Wow. Our experiment is off to a great start—let's see if we can finish it off sooner than expected.
Jon Chait says the combination of an angry left, an inflamed right, and a despondent middle remind him of the mood during the 2000 recount:
It's different, of course, in that the Florida recount involved a massive procedural injustice, and the current situation does not. But all the other pieces are in place. You have the destructive left, then enthused by Nader, now enthused by the prospect of killing reform (see this emblematic campaign by Firedoglake to stop the one plausible path to comprehensive reform.) You have a wild, energized right willing to push its cause to the absolute limit. And among mainstream Democrats, you see the same torpor.

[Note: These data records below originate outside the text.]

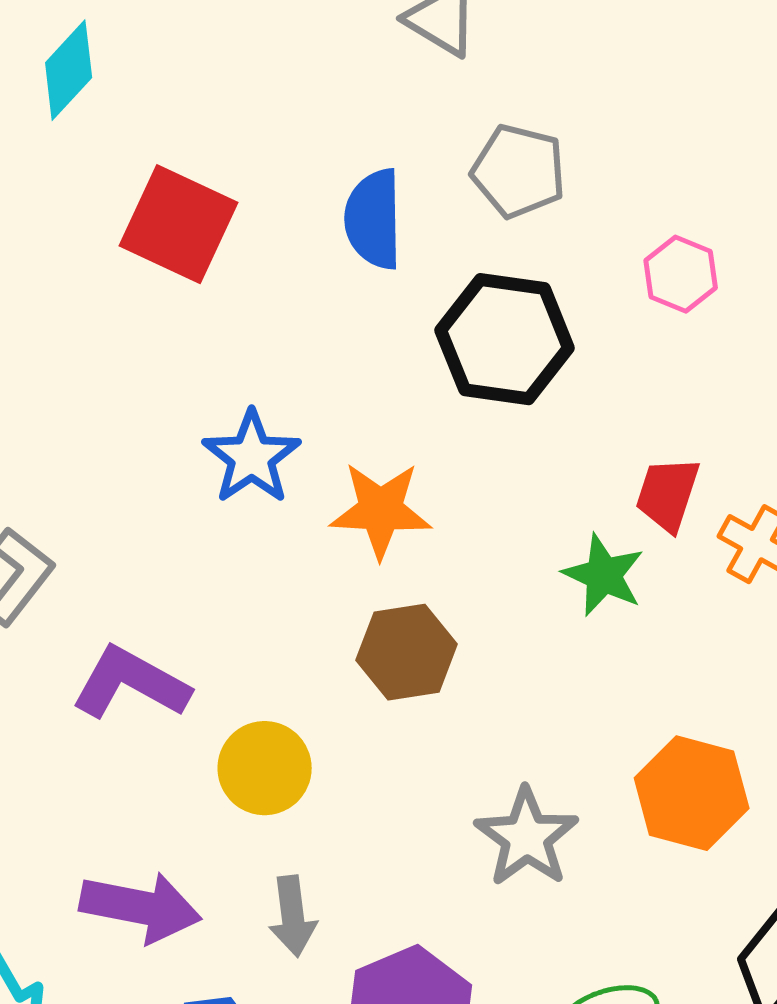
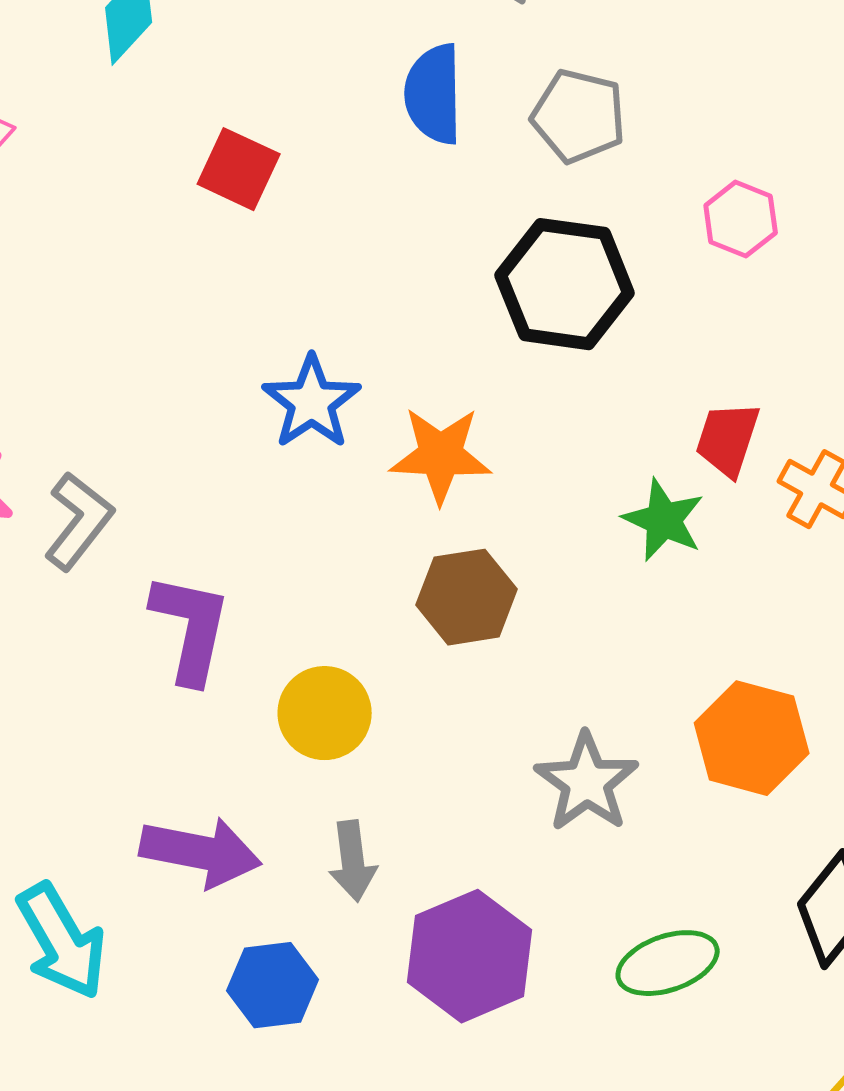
blue semicircle: (374, 219) -> (434, 94), moved
red square: (179, 224) -> (239, 169), size x0.7
purple L-shape: (131, 683) -> (191, 628), turned 73

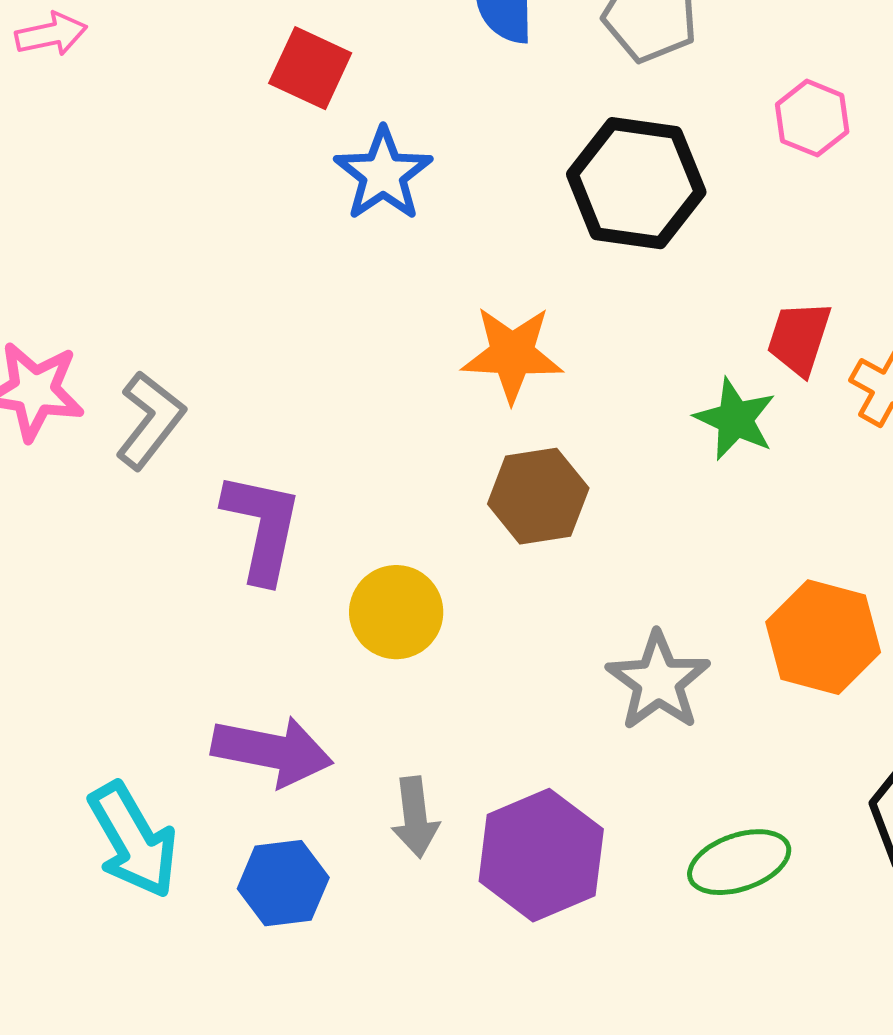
blue star: (312, 402) -> (383, 174), moved
gray arrow: (353, 861) -> (415, 817), moved
blue hexagon: (273, 985) -> (283, 883), moved

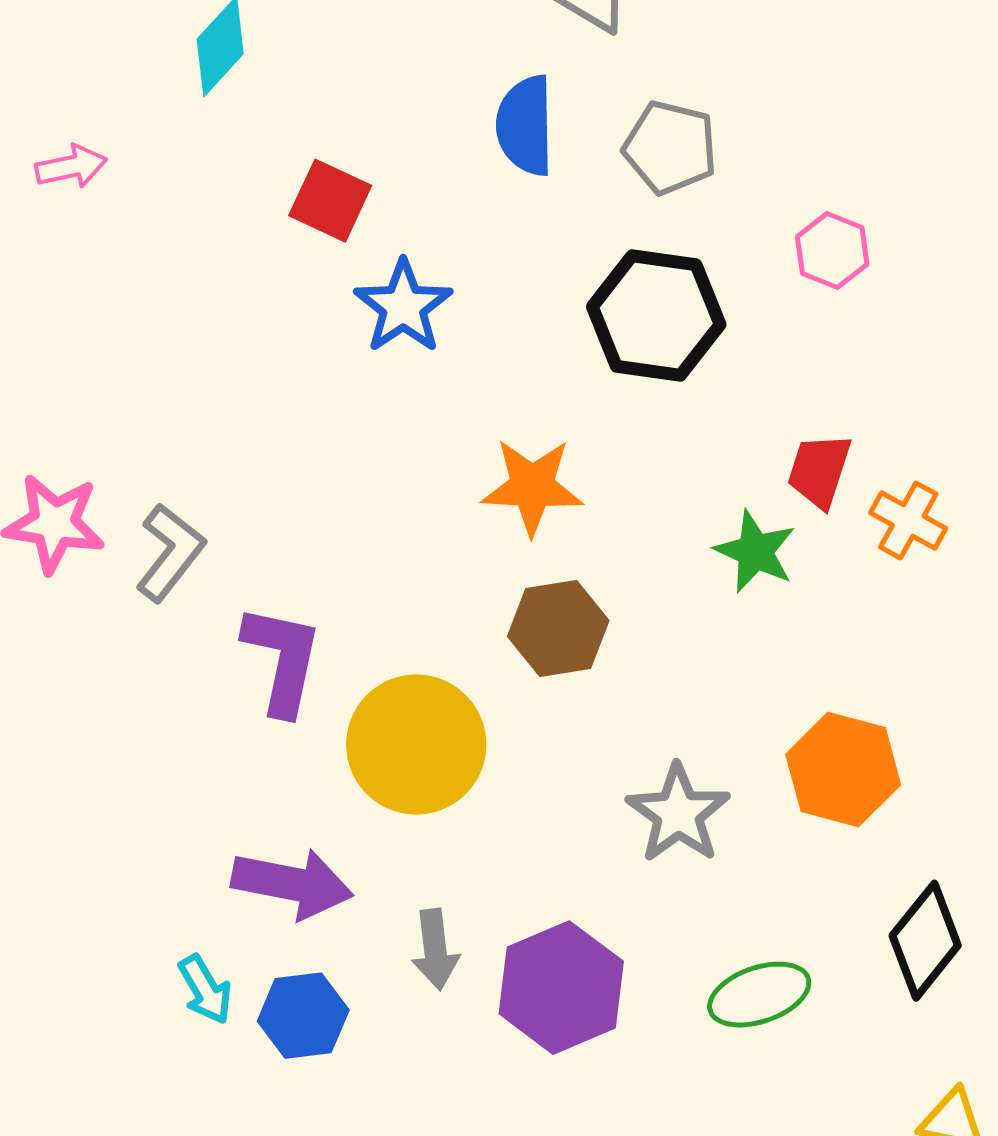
yellow circle: (396, 612) -> (416, 745), size x1.5
cyan arrow: (133, 840) -> (205, 990), moved, size x0.6

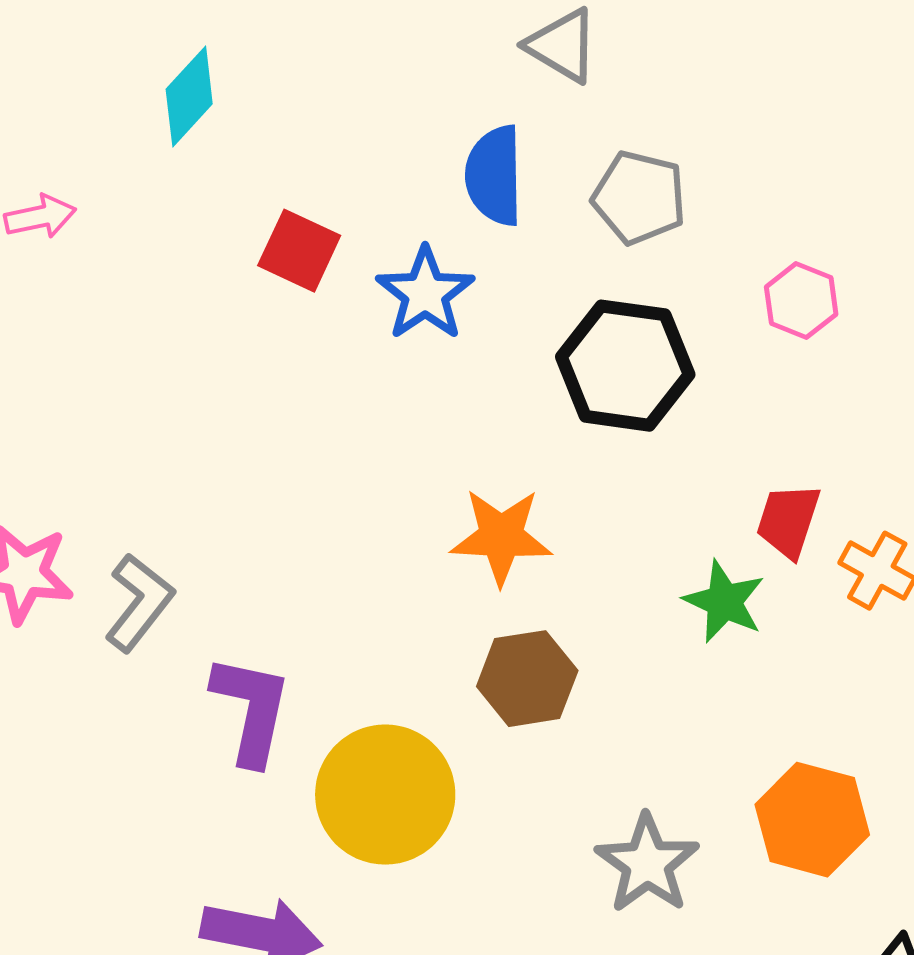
blue star: (403, 307) -> (425, 294), moved

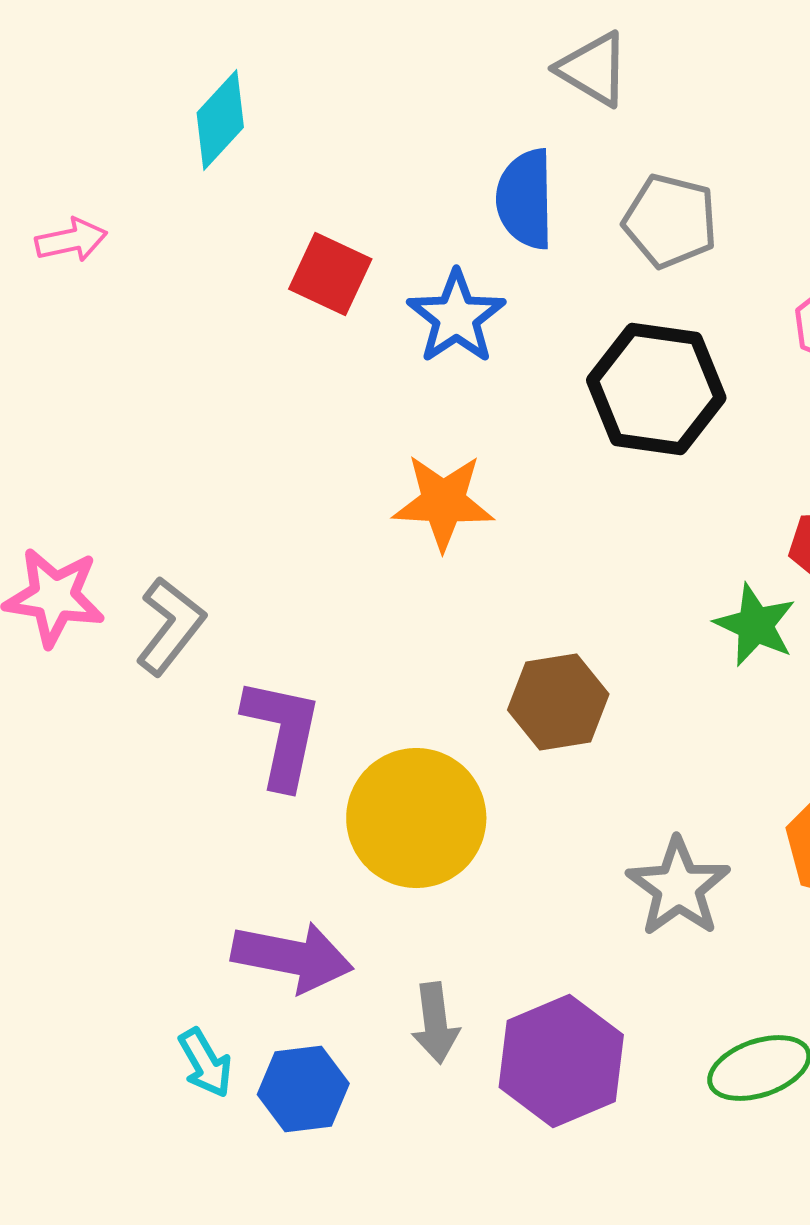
orange star: (501, 537) -> (443, 502), moved

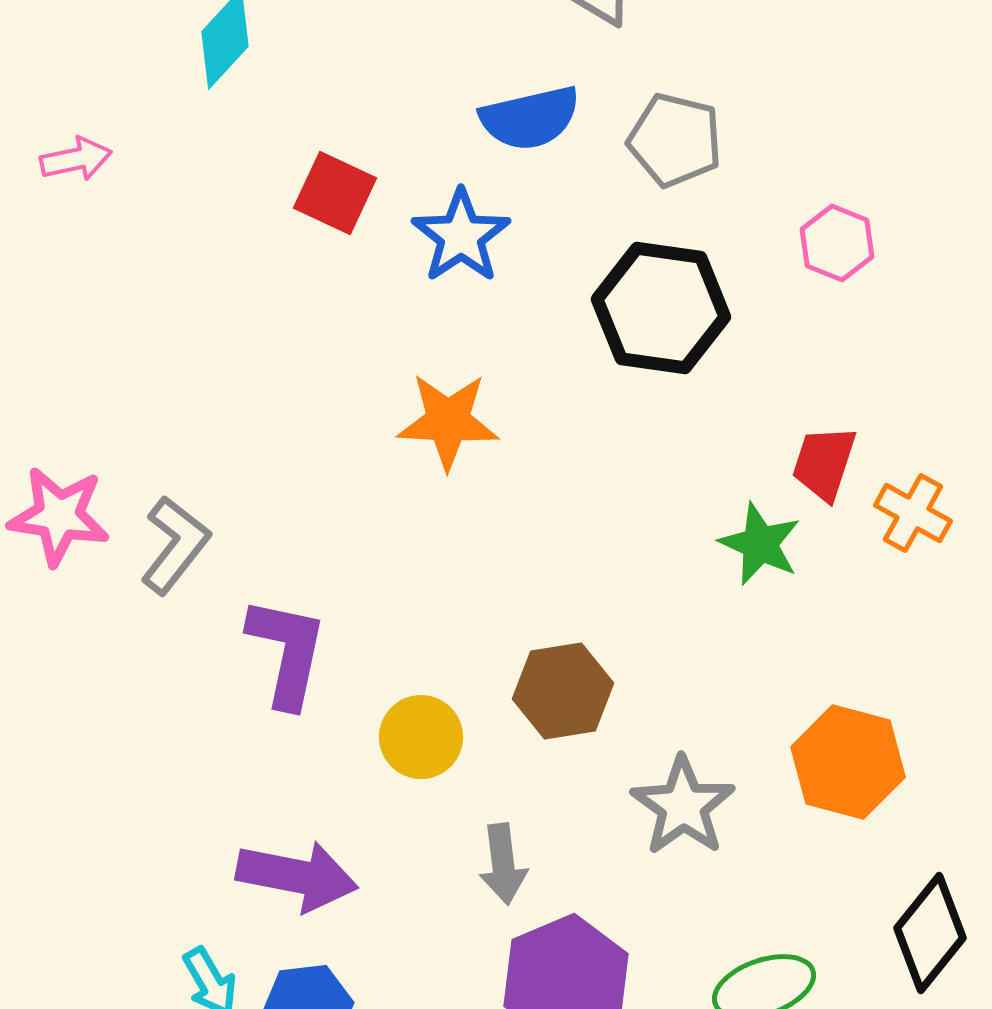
blue semicircle: (525, 199) -> (530, 118), turned -102
brown hexagon: (558, 702) -> (563, 691), moved
yellow circle: (416, 818) -> (421, 737), size x0.6
gray arrow: (435, 1023) -> (503, 864), moved

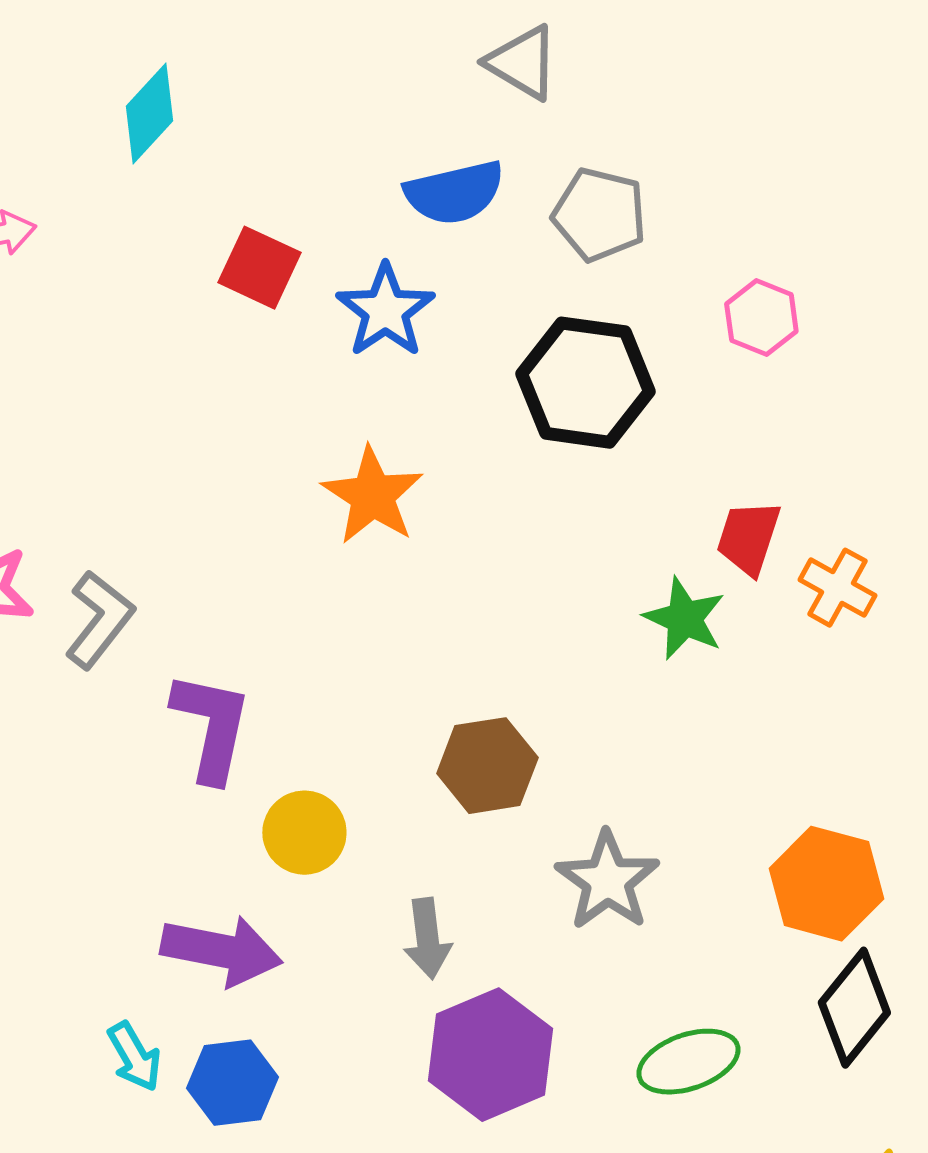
orange star: (448, 421) -> (372, 496), turned 30
yellow circle: (421, 737) -> (304, 833), moved
orange hexagon: (848, 762) -> (826, 884), moved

....[House Democrats are] angry, they're tired, they've lost interest in weighing the merits of a decent compromise option versus a catastrophic failure, and most of all they want somebody else to deal with it. If they fail to pull themselves together, future generations will look back at them, note that Congress had passed comprehensive reform in both chambers, had the backing of an eager Democratic president, and could finish the deal by getting 218 of their 256 Democratic members to sign on, and somehow refused. I still find the idea that they'll allow this to happen unfathomable. If they do succumb, it will be because some deep and recurrent character flaw rose to the surface at the worst time, once again.
I agree. Sure, the Senate bill isn't perfect. Nothing ever is. But the political situation has changed and it's now the only game in town. It's beyond belief that we could get this close to a century-old goal of liberalism — we are, literally, just a hair's breadth from the finish line — and then allow the most significant social legislation of the past 40 years to slip from our grasp just because we're tired and pissed. All we need is one roll call vote in the House. That's how close we are to passing this genuinely historic bill. One vote. Then the next day we can start in on the next 20 years work of improving and finishing what we've begun.
We can't allow this to fail now. We can't let the Fox/Drudge/Rush axis win. So call your congressman. Go organize a rally. Write a letter to the editor. Lobby your union president. Do something. Do it now. Tell them: Pass the damn bill. Pass it now.